Studies show [3H]PZ identified selectively a subpopulation of muscarinic binding sites compared to classical antagonists like (-)-[3H]QNB in many central and peripheral tissues. We characterized the binding and regulation of selected antagonists to high-affinity [3H]PZ (putative M1) and low-affinity PZ (putative M2) sites in rat cerebral cortex (predominantly M1) and heart (predominantly M2). Saturation isotherms of [3H]PZ and (-)-[3H]QNB were performed under various conditions. Guanyl-5'-yl-imidodiphosphate (30 μM) showed little effect on K(d) (dissociation constant) or total binding capacity (total receptor density) values. Higher ionic strength buffers yielded lower affinity values for [3H]PZ and (-)-[3H]QNB. Kinetic studies confirmed high affinity K(d) values seen in steady-state assays. We conducted inhibition studies of selected muscarinic antagonists including the reportedly cardioselective (putative M2) drug, AF-DX 116 {11-[(2-diethylamino)methyl-1-piperidinyl)-acetyl]-5, 11-dihydro-6H-pyrido(2,3-b)(1,4)-benzodiazepine-6-one}, the reportedly M1 selective compound, PZ, and the classical antagonist (-)QNB, using [3H]PZ and (-)-[3H]QNB-labeled cerebral cortical and cardiac homogenates.
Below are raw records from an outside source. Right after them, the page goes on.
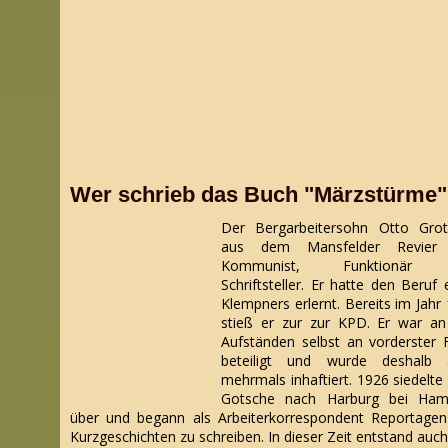
Wer schrieb das Buch "Märzstürme
Der Bergarbeitersohn Otto Grot
aus dem Mansfelder Revier
Kommunist, Funktionär 
Schriftsteller. Er hatte den Beruf 
Klempners erlernt. Bereits im Jahr
stieß er zur zur KPD. Er war a
Aufständen selbst an vorderster 
beteiligt und wurde deshalb 
mehrmals inhaftiert. 1926 siedelte
Gotsche nach Harburg bei Ham
über und begann als Arbeiterkorrespondent Reportage
Kurzgeschichten zu schreiben. In dieser Zeit entstand auch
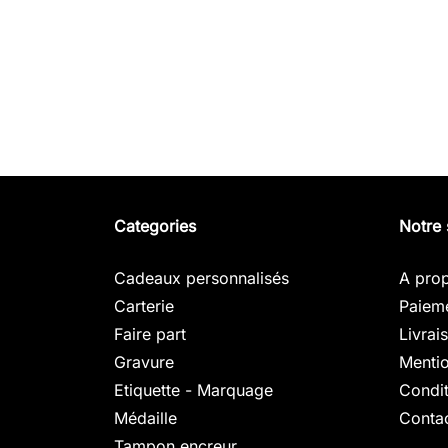
Categories
Notre 
Cadeaux personnalisés
A pro
Carterie
Paieme
Faire part
Livrai
Gravure
Mentio
Etiquette - Marquage
Condit
Médaille
Conta
Tampon encreur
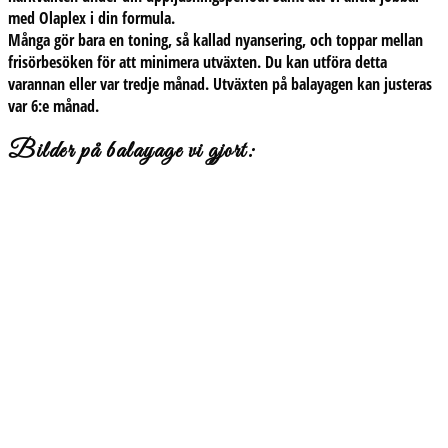
med Olaplex i din formula.
Många gör bara en toning, så kallad nyansering, och toppar mellan
frisörbesöken för att minimera utväxten. Du kan utföra detta
varannan eller var tredje månad. Utväxten på balayagen kan justeras
var 6:e månad.
Bilder på balayage vi gjort:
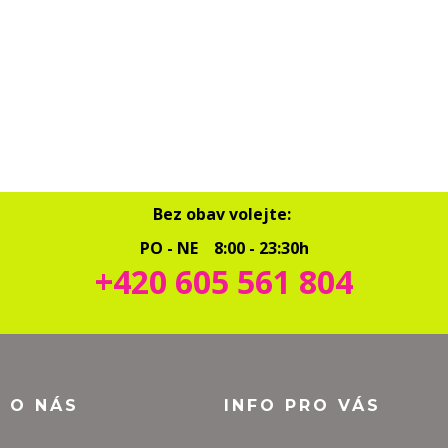
Bez obav volejte:
PO - NE 8:00 - 23:30h
+420 605 561 804
O O NÁS
INFO PRO VÁS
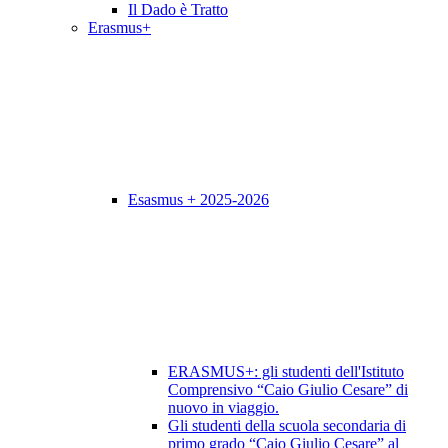
Il Dado è Tratto
Erasmus+
Esasmus + 2025-2026
ERASMUS+: gli studenti dell'Istituto
Comprensivo “Caio Giulio Cesare” di
nuovo in viaggio.
Gli studenti della scuola secondaria di
primo grado “Caio Giulio Cesare” al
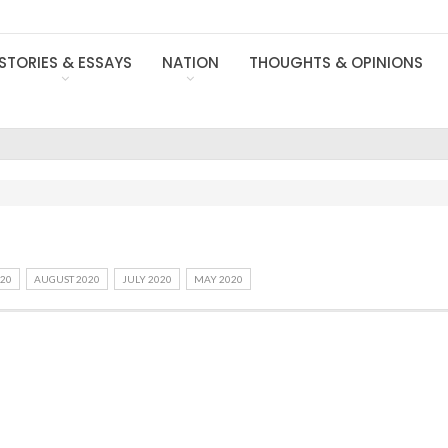
STORIES & ESSAYS
NATION
THOUGHTS & OPINIONS
20
AUGUST 2020
JULY 2020
MAY 2020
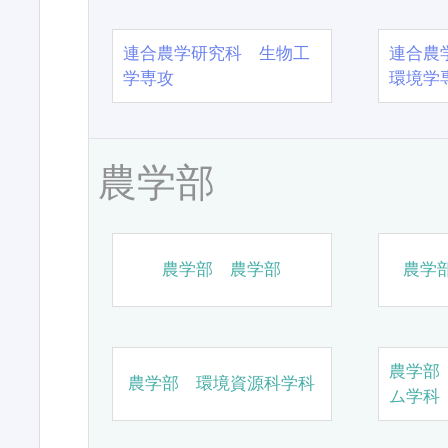
連合農学研究科 生物工
連合農
学専攻
環境学
農学部
農学部 農学部
農学
農学部
農学部 環境資源科学科
ム学科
Assays were done with and without guanyl-5'-yl imidophosphate at 25°C in 10 mM Na-K-phosphate, 50 mM Na-K-phosphate and modified Krebs-phosphate buffer. Studies showed antagonists generally had higher affinity in 10 mM Na-K-phosphate buffer, were insensitive to guanyl-5'-yl imidodiphosphate and had Hill values (n(H) nearly equal to one. Cardiac PZ/[3H]QNB curves were steep. Whereas cortical PZ/[3H]PZ inhibition curves were also steep, PZ/(-)-[3H]QNB and AF-DX 116/(-)-[3H]QNB curves had n(H) < 1 and were better fit to a 2-site model. AF-DX 116 had a selectivity profile inverse to PZs. Thus, direct and indirect studies show PZ, unlike (-)-QNB, discriminates high- and low-affinity (putative M1 and M2) sites in each of our assay conditions in these membranes. Many antagonists were M1 selective. Only AF-DX 116 was putative M2 selective. Orders of affinity and selectivity for muscarinic antagonists support the concept of pharmacologically distinct (putative M1 and M2) muscarinic receptor subtypes.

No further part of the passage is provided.